[Items from a dataset]
____________

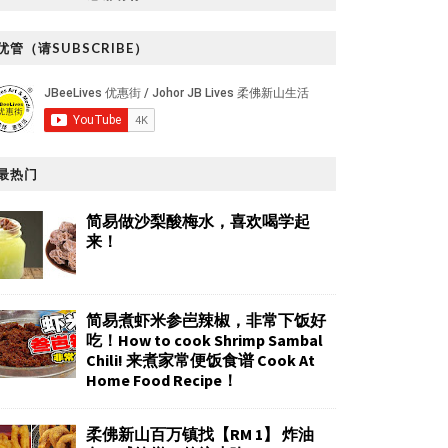
优管（请SUBSCRIBE）
最热门
简易做沙梨酸梅水，喜欢喝学起
来！
简易煮虾米参岜辣椒，非常下饭好
吃！How to cook Shrimp Sambal
Chili! 来煮家常便饭食谱 Cook At
Home Food Recipe！
柔佛新山百万镇找【RM 1】 炸油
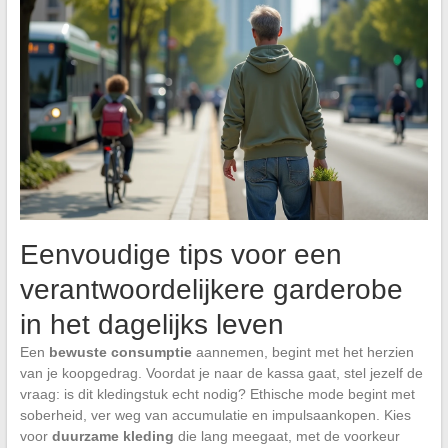
Eenvoudige tips voor een
verantwoordelijkere garderobe
in het dagelijks leven
Een
bewuste consumptie
aannemen, begint met het herzien
van je koopgedrag. Voordat je naar de kassa gaat, stel jezelf de
vraag: is dit kledingstuk echt nodig? Ethische mode begint met
soberheid, ver weg van accumulatie en impulsaankopen. Kies
voor
duurzame kleding
die lang meegaat, met de voorkeur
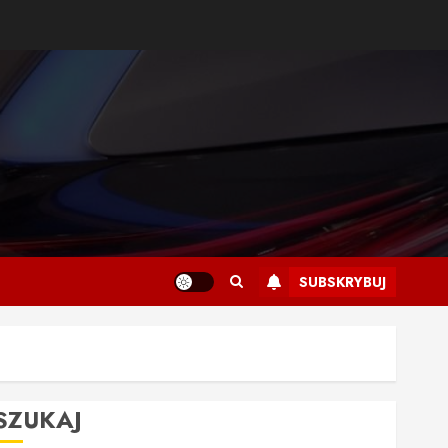
SUBSKRYBUJ
SZUKAJ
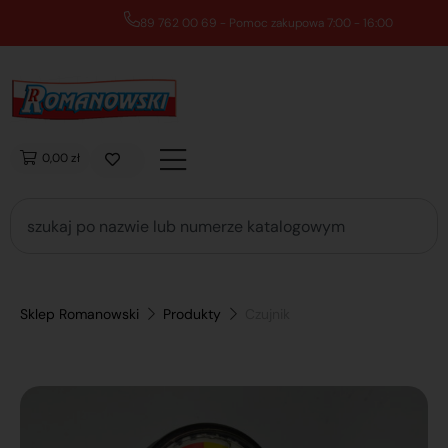
89 762 00 69 - Pomoc zakupowa 7:00 - 16:00
0,00 zł
Sklep Romanowski
Produkty
Czujnik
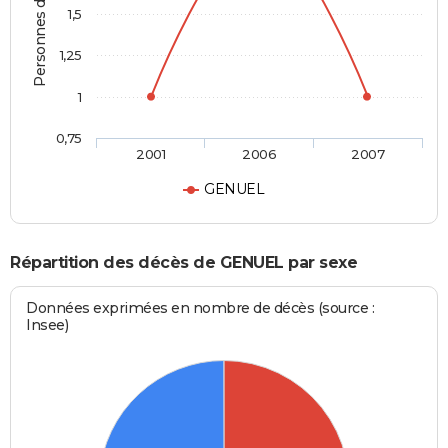
Personnes décédées
1,5
1,25
1
0,75
2001
2006
2007
GENUEL
Répartition des décès de GENUEL par sexe
Données exprimées en nombre de décès (source :
Insee)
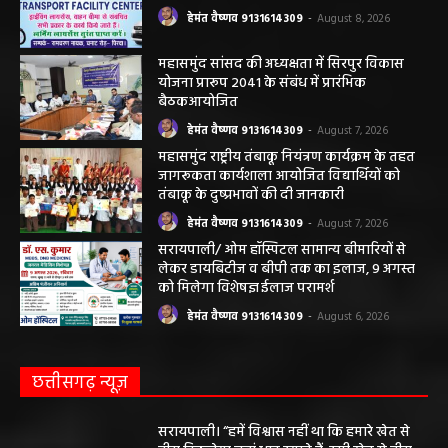
हेमंत वैष्णव 9131614309
-
August 8, 2026
महासमुंद सांसद की अध्यक्षता में सिरपुर विकास
योजना प्रारूप 2041 के संबंध में प्रारंभिक
बैठकआयोजित
हेमंत वैष्णव 9131614309
-
August 7, 2026
महासमुंद राष्ट्रीय तंबाकू नियंत्रण कार्यक्रम के तहत
जागरूकता कार्यशाला आयोजित विद्यार्थियों को
तंबाकू के दुष्प्रभावों की दी जानकारी
हेमंत वैष्णव 9131614309
-
August 7, 2026
सरायपाली/ ओम हॉस्पिटल सामान्य बीमारियों से
लेकर डायबिटीज व बीपी तक का इलाज, 9 अगस्त
को मिलेगा विशेषज्ञ ईलाज परामर्श
हेमंत वैष्णव 9131614309
-
August 6, 2026
छत्तीसगढ़ न्यूज़
सरायपाली। “हमें विश्वास नहीं था कि हमारे खेत से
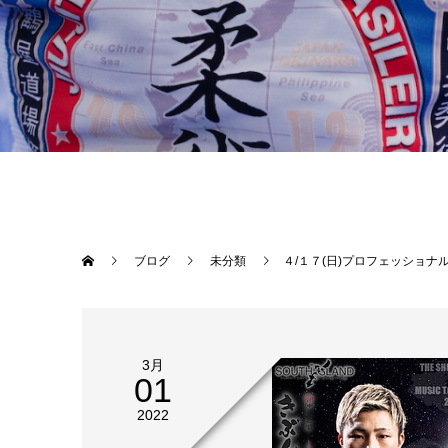
ブログ
未分類
４/１７(日)プロフェッショナル修斗沖縄大会【THE SHOOTO OKINAWA vol.６】決定対戦カード第１弾、４カード発表となりました！世界ランカーへの挑戦、他団体からの宣戦布告、インフィニティリーグ沖縄県内初開催、日本屈指の最強ピラニア軍団の刺客、様々なテーマを持ったカードが沖縄のケージへ！！チケットも併せて発売開始しております。今大会も座席数は通常より減席となっており、チケットの早期完売が予測されます。良いお席はお早めにご購入下さい。未来のスター選手、チャンピオンはここから生まれる！！！沖縄から日本へ！沖縄から世界へ！☆【協賛募集】VIP席贈呈のケージコーナー協賛も最後の一枠
3月
01
2022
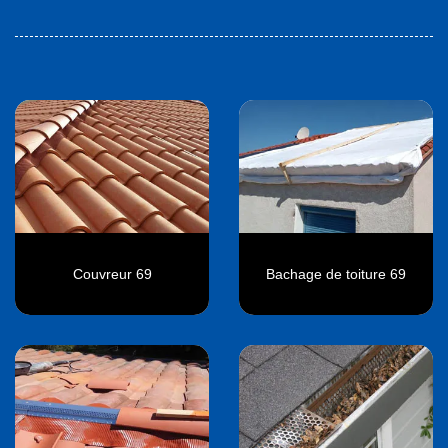
Couvreur 69
Bachage de toiture 69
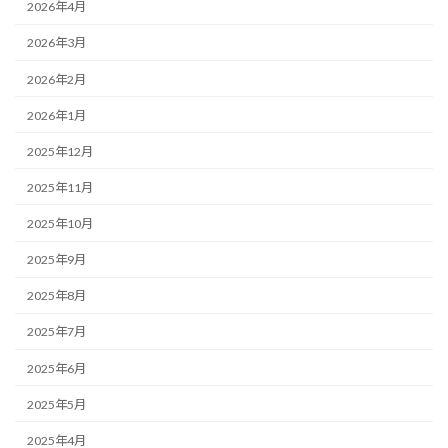
2026年4月
2026年3月
2026年2月
2026年1月
2025年12月
2025年11月
2025年10月
2025年9月
2025年8月
2025年7月
2025年6月
2025年5月
2025年4月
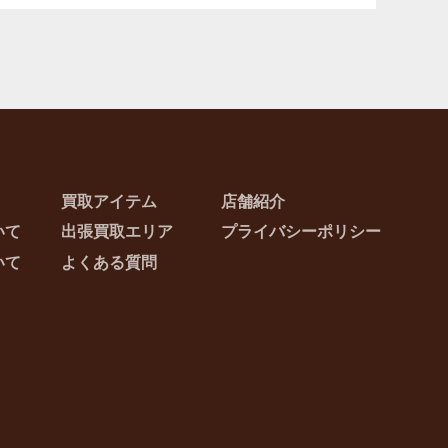
買取アイテム
店舗紹介
いて
出張買取エリア
プライバシーポリシー
いて
よくある質問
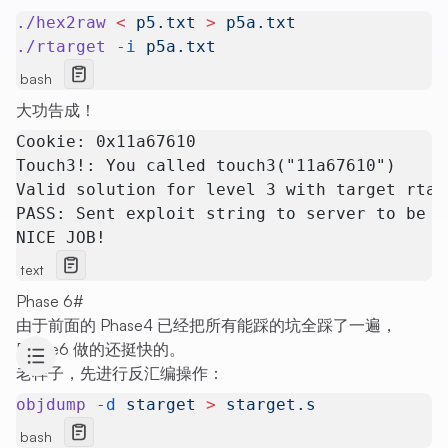
./hex2raw
 <
 p5.txt
 >
 p5a.txt
./rtarget
 -i
 p5a.txt
bash
大功告成！
Cookie: 0x11a67610
Touch3!: You called touch3("11a67610")
Valid solution for level 3 with target rtar
PASS: Sent exploit string to server to be v
NICE JOB!
text
Phase 6
#
由于前面的 Phase4 已经把所有能踩的坑全踩了一遍，
Phase6 做的还挺快的。
老样子，先进行反汇编操作：
objdump
 -d
 starget
 >
 starget.s
bash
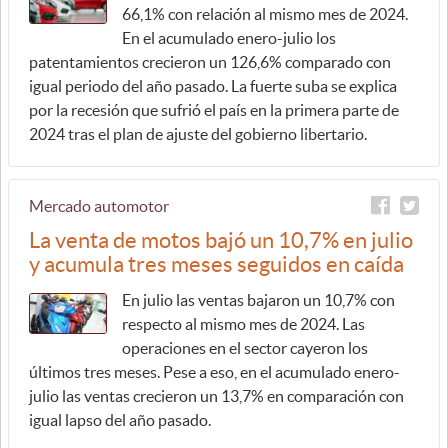
66,1% con relación al mismo mes de 2024.
En el acumulado enero-julio los
patentamientos crecieron un 126,6% comparado con
igual periodo del año pasado. La fuerte suba se explica
por la recesión que sufrió el país en la primera parte de
2024 tras el plan de ajuste del gobierno libertario.
Mercado automotor
La venta de motos bajó un 10,7% en julio
y acumula tres meses seguidos en caída
En julio las ventas bajaron un 10,7% con
respecto al mismo mes de 2024. Las
operaciones en el sector cayeron los
últimos tres meses. Pese a eso, en el acumulado enero-
julio las ventas crecieron un 13,7% en comparación con
igual lapso del año pasado.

____________

What the task asks | Write every record out again exactly; no pictures belong in the copy.

Result for this exercise |
优管（请SUBSCRIBE）
最热门
简易做沙梨酸梅水，喜欢喝学起
来！
简易煮虾米参岜辣椒，非常下饭好
吃！How to cook Shrimp Sambal
Chili! 来煮家常便饭食谱 Cook At
Home Food Recipe！
柔佛新山百万镇找【RM 1】 炸油
Eenvoudige tips voor een
verantwoordelijkere garderobe
in het dagelijks leven
Een
bewuste consumptie
aannemen, begint met het herzien
van je koopgedrag. Voordat je naar de kassa gaat, stel jezelf de
vraag: is dit kledingstuk echt nodig? Ethische mode begint met
soberheid, ver weg van accumulatie en impulsaankopen. Kies
voor
duurzame kleding
die lang meegaat, met de voorkeur
SUBSKRYBUJ
SZUKAJ
89 762 00 69 - Pomoc zakupowa 7:00 - 16:00
0,00 zł
Sklep Romanowski
Produkty
Czujnik
Personnes décédées
1,5
1,25
1
0,75
2001
2006
2007
GENUEL
Répartition des décès de GENUEL par sexe
Données exprimées en nombre de décès (source :
Insee)
हेमंत वैष्णव 9131614309
-
August 8, 2026
महासमुंद सांसद की अध्यक्षता में सिरपुर विकास
योजना प्रारूप 2041 के संबंध में प्रारंभिक
बैठकआयोजित
हेमंत वैष्णव 9131614309
-
August 7, 2026
महासमुंद राष्ट्रीय तंबाकू नियंत्रण कार्यक्रम के तहत
जागरूकता कार्यशाला आयोजित विद्यार्थियों को
तंबाकू के दुष्प्रभावों की दी जानकारी
हेमंत वैष्णव 9131614309
-
August 7, 2026
सरायपाली/ ओम हॉस्पिटल सामान्य बीमारियों से
लेकर डायबिटीज व बीपी तक का इलाज, 9 अगस्त
को मिलेगा विशेषज्ञ ईलाज परामर्श
हेमंत वैष्णव 9131614309
-
August 6, 2026
छत्तीसगढ़ न्यूज़
सरायपाली। “हमें विश्वास नहीं था कि हमारे खेत से
ブログ
未分類
４/１７(日)プロフェッショナル修斗沖縄大会【THE SHOOTO OKINAWA vol.６】決定対戦カード第１弾、４カード発表となりました！世界ランカーへの挑戦、他団体からの宣戦布告、インフィニティリーグ沖縄県内初開催、日本屈指の最強ピラニア軍団の刺客、様々なテーマを持ったカードが沖縄のケージへ！！チケットも併せて発売開始しております。今大会も座席数は通常より減席となっており、チケットの早期完売が予測されます。良いお席はお早めにご購入下さい。未来のスター選手、チャンピオンはここから生まれる！！！沖縄から日本へ！沖縄から世界へ！☆【協賛募集】VIP席贈呈のケージコーナー協賛も最後の一枠
3月
01
2022
Couvreur 69
Bachage de toiture 69
2026年4月
2026年3月
2026年2月
2026年1月
2025年12月
2025年11月
2025年10月
2025年9月
2025年8月
2025年7月
2025年6月
2025年5月
2025年4月
買取アイテム
店舗紹介
いて
出張買取エリア
プライバシーポリシー
いて
よくある質問
./hex2raw
 <
 p5.txt
 >
 p5a.txt
./rtarget
 -i
 p5a.txt
bash
大功告成！
Cookie: 0x11a67610
Touch3!: You called touch3("11a67610")
Valid solution for level 3 with target rtar
PASS: Sent exploit string to server to be v
NICE JOB!
text
Phase 6
#
由于前面的 Phase4 已经把所有能踩的坑全踩了一遍，
Phase6 做的还挺快的。
老样子，先进行反汇编操作：
objdump
 -d
 starget
 >
 starget.s
bash
66,1% con relación al mismo mes de 2024.
En el acumulado enero-julio los
patentamientos crecieron un 126,6% comparado con
igual periodo del año pasado. La fuerte suba se explica
por la recesión que sufrió el país en la primera parte de
2024 tras el plan de ajuste del gobierno libertario.
Mercado automotor
La venta de motos bajó un 10,7% en julio
y acumula tres meses seguidos en caída
En julio las ventas bajaron un 10,7% con
respecto al mismo mes de 2024. Las
operaciones en el sector cayeron los
últimos tres meses. Pese a eso, en el acumulado enero-
julio las ventas crecieron un 13,7% en comparación con
igual lapso del año pasado.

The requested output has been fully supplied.